Lessons for the Living
Excerpted from "Lessons for the Living: Stories of Forgiveness, Gratitude, and Courage at the End of Life" (Shambala, ‘09) by Stan Goldberg, professor emeritus in Communicative Disorders. For more information, visit www.stangoldbergwriter.com
My life is tethered to a number few people have ever heard of: a Gleason score of 7. It’s a measure of prostate cancer severity that ranges from a forgettable 1 to a terminal 9. My lucky 7 places me on the cusp of living and dying. Not a particularly comfortable neighborhood to take up residence, but one in which I’m forced to live. During the operation to remove the prostate, my surgeon found that the cancer spread beyond the prostate gland and into one of the lymph nodes. Three weeks after the operation we jointly decided what to do about it.
"You have two choices," he said.
"To live or to die?" I responded with gallows humor. I only became alarmed when he didn’t smile.
"The first is waiting until the PSA number rises. A rising PSA indicates the cancer cells are growing. When it happens, we’ll start female hormone therapy. The hormones will reduce your level of testosterone, which feeds the cancer cells."
"And the second?" I asked.
"To start immediately."
"Which has the best chance of killing the cancer?"
Neither? Although he kept talking, it was as if he was speaking an unintelligible foreign language. Eventually, I heard English again. "Hormone therapy won’t kill the cancer cells no matter when we start. It just prevents them from growing."
It was the first time I realized they’d be there forever, flowing through my body, waiting, and getting hungrier with time. They’d be back -- not today or tomorrow, but someday.
My long-held belief that I controlled my life was obliterated by microscopic specks streaming through my blood and organs.
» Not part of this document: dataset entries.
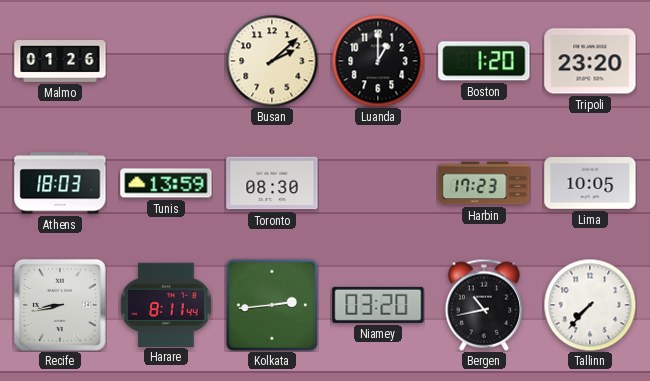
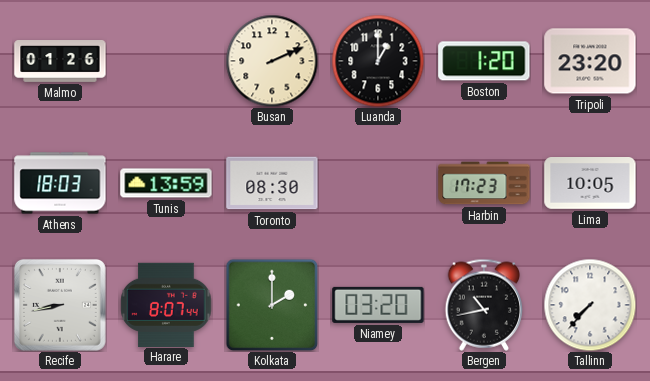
Busan: 2:08 -> 2:11
Harare: 8:11 -> 8:07
Kolkata: 2:44 -> 2:00
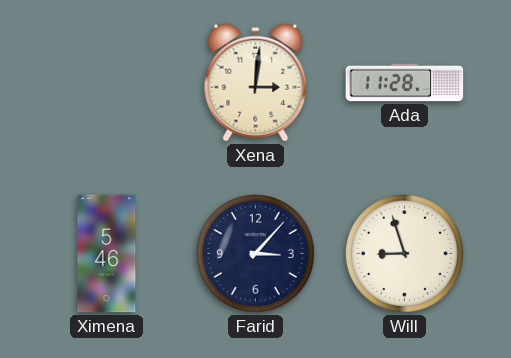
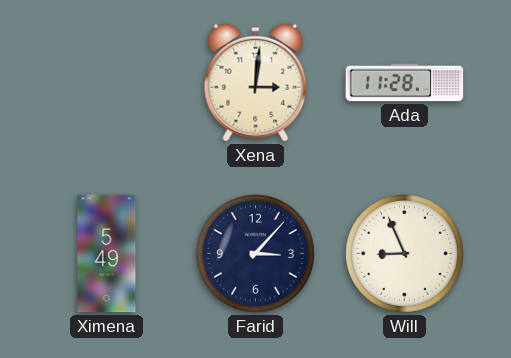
Ximena: 5:46 -> 5:49
Will: 8:57 -> 8:56
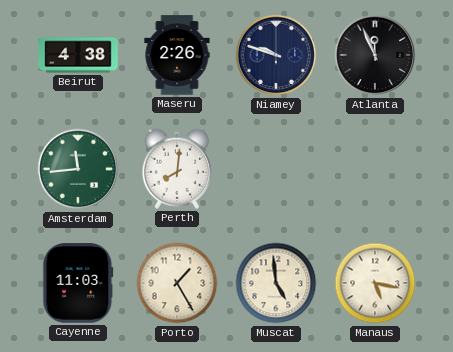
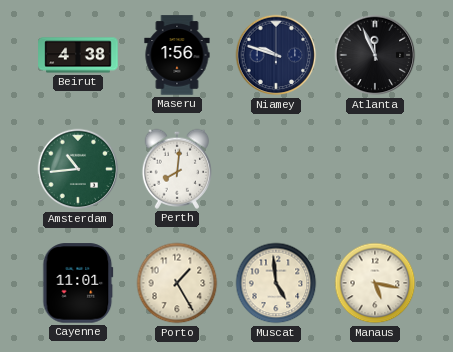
Maseru: 2:26 -> 1:56
Amsterdam: 11:44 -> 10:44
Cayenne: 11:03 -> 11:01
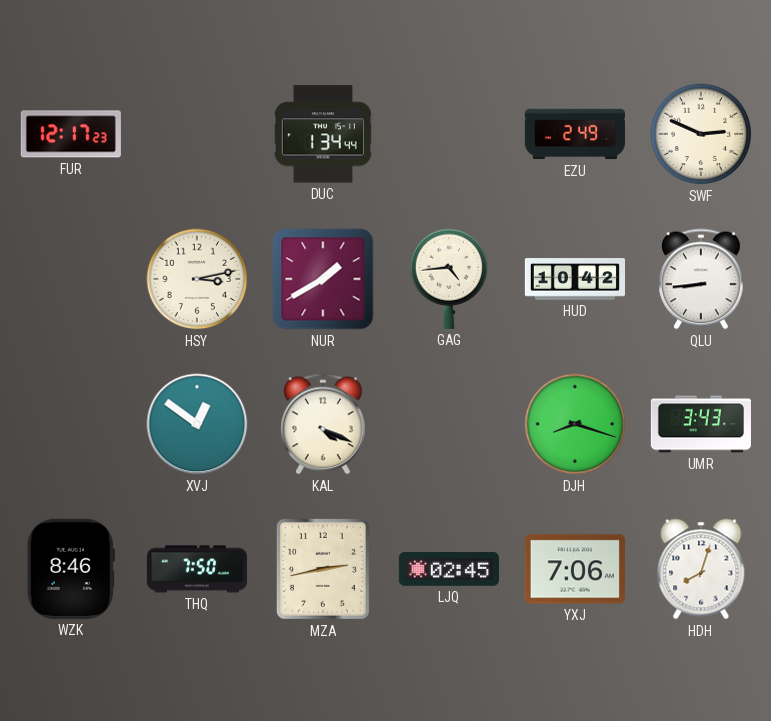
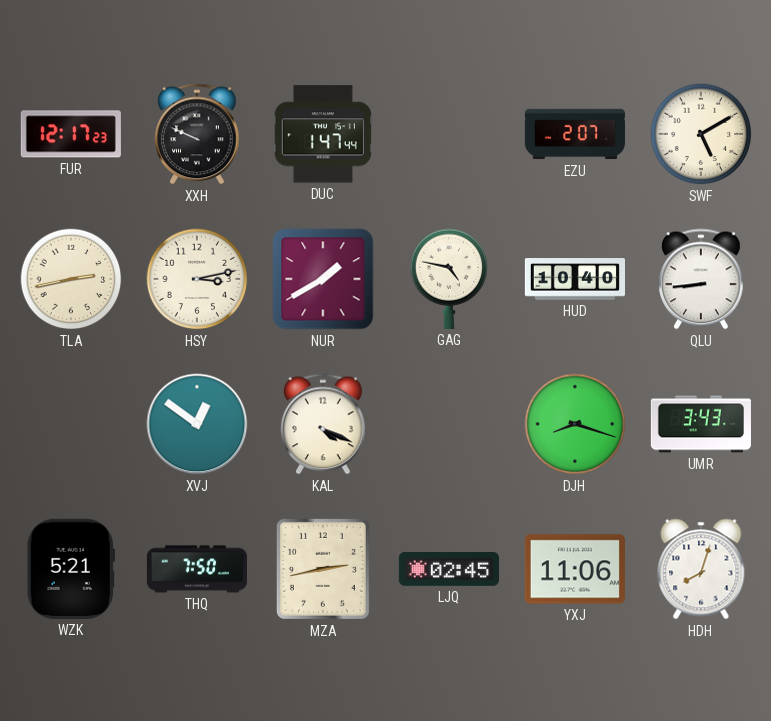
XXH: none -> 9:49
DUC: 1:34 -> 1:47
EZU: 2:49 -> 2:07
SWF: 2:49 -> 5:10
TLA: none -> 2:43
GAG: 4:44 -> 4:47
HUD: 10:42 -> 10:40
WZK: 8:46 -> 5:21
YXJ: 7:06 -> 11:06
And, as a university professor, the most frustrating thing was I couldn’t reason with them!
Within two weeks of the first injection, I felt my body changing. Nothing dramatic, rather, it was more like watching an overripe tomato start to rot. First came the hot flashes, then I gained weight, followed by exhaustion, and finally moodiness. As my life became more disrupted, I read how-to and inspirational books, each filled with vast amounts of information about cancer and consoling words about how to live with it. But I needed something I could grasp and directly experience. I found it, not through books or contemplation, but through volunteer work with children and adults who were dying.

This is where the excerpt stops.